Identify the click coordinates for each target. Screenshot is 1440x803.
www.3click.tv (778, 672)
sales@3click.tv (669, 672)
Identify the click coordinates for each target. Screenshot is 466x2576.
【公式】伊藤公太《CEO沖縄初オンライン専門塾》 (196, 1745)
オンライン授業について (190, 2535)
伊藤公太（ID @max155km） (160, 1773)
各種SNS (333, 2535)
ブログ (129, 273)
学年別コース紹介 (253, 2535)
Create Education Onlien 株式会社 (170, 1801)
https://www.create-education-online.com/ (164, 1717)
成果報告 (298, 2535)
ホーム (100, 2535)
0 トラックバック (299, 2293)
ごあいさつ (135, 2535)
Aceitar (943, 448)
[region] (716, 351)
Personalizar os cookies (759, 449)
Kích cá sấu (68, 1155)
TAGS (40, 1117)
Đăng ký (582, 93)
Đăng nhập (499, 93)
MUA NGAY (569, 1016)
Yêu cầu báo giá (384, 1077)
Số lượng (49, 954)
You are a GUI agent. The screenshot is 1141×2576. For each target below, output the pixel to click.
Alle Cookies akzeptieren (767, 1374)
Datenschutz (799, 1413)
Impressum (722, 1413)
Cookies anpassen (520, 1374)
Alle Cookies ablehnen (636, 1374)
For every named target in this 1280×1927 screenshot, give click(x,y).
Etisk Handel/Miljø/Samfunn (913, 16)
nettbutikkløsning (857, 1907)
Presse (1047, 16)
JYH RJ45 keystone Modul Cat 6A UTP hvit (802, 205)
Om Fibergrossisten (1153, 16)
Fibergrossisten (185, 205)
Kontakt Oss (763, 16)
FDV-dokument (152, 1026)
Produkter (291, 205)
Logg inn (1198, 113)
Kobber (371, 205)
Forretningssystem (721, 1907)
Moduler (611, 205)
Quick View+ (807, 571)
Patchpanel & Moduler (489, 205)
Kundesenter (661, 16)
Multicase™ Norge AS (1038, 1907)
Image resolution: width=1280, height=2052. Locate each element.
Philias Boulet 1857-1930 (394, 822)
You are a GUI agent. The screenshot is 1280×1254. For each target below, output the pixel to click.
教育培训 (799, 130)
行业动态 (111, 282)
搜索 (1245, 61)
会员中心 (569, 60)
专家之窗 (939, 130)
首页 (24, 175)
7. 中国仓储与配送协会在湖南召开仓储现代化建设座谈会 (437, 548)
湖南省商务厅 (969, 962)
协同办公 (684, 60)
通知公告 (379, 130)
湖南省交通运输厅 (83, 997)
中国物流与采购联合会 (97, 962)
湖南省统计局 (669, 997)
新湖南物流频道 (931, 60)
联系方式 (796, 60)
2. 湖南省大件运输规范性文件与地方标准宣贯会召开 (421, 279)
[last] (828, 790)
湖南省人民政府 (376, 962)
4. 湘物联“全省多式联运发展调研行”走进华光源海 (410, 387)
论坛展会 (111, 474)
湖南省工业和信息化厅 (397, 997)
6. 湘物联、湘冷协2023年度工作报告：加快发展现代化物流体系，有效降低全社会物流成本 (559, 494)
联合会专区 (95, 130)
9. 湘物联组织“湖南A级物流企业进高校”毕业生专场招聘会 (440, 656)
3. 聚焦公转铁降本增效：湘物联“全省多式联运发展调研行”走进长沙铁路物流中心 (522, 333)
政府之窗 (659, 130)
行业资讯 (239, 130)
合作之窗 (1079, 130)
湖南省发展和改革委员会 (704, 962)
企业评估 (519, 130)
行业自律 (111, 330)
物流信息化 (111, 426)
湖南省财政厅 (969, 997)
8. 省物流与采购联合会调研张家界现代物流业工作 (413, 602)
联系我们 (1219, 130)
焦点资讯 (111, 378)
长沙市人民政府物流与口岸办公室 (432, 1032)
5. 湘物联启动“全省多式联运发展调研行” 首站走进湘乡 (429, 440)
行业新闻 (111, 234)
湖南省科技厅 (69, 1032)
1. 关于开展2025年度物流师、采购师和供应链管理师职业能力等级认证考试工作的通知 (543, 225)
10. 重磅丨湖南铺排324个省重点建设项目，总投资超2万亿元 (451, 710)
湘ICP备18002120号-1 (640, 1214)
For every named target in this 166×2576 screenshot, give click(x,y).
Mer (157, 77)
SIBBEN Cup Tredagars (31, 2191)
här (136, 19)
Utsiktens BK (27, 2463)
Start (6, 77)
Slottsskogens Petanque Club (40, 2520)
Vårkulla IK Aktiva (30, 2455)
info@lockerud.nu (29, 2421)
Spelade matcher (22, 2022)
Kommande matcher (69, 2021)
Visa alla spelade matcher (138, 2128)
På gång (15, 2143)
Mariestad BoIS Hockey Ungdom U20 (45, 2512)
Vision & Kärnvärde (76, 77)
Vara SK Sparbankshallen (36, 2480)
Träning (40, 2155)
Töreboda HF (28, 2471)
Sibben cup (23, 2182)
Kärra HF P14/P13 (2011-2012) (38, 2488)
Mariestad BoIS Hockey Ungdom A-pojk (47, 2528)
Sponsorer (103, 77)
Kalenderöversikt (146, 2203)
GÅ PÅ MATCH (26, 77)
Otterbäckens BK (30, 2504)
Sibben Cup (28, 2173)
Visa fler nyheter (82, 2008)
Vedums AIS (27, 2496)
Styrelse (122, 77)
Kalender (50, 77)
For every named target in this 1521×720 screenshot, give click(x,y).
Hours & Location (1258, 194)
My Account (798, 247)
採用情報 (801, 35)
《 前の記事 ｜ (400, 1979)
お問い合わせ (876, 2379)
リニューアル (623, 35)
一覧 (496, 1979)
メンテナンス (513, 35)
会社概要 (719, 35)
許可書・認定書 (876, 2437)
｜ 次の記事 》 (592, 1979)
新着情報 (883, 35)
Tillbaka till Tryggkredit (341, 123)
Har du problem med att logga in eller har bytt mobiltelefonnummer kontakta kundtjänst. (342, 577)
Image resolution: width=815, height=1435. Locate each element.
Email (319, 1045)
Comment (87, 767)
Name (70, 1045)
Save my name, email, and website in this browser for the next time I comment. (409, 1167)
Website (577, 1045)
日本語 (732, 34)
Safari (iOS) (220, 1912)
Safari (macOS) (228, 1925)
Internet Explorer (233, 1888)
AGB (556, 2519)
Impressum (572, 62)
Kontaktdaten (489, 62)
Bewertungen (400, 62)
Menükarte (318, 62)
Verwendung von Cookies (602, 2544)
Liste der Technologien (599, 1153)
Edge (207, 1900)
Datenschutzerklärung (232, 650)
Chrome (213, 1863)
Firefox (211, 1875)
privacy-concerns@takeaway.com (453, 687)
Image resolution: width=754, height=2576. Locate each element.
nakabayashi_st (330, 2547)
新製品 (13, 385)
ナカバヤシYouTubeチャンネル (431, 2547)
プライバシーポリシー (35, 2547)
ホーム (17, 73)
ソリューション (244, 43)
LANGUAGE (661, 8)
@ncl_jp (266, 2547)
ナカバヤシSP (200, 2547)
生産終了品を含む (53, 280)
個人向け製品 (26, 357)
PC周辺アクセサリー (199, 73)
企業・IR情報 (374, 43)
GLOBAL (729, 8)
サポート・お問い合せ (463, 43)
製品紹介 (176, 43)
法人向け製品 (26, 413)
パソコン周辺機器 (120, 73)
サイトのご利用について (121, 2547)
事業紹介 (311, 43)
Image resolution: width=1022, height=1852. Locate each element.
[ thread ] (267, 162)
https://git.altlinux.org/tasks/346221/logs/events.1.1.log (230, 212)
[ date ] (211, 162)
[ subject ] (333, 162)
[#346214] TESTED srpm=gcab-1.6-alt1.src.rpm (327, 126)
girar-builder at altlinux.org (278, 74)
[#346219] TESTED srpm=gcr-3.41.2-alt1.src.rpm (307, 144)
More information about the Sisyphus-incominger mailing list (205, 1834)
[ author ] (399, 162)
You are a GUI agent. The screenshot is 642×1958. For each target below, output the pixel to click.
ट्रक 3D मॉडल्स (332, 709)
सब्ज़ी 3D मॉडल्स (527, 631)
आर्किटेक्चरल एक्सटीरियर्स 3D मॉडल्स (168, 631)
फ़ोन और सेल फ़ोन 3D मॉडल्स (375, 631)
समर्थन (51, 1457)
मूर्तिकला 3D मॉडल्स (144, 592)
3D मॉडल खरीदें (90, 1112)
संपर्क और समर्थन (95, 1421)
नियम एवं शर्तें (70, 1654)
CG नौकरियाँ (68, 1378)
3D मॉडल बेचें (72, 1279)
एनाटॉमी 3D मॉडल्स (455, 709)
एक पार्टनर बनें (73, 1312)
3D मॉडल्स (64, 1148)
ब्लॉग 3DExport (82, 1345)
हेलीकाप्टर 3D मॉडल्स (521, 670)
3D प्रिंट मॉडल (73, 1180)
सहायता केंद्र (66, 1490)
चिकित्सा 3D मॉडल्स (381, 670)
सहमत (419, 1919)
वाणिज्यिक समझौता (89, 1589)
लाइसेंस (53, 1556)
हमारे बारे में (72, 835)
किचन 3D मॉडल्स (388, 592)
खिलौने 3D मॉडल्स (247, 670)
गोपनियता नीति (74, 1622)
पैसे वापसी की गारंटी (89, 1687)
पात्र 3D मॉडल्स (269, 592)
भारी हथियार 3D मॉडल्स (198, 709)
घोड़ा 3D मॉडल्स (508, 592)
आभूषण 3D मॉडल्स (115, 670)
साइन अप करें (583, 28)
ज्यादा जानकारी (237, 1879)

### What you are asked to do
State how many lines of the entries above include the word "resolution", offering no text other than the number.

### Answer section
4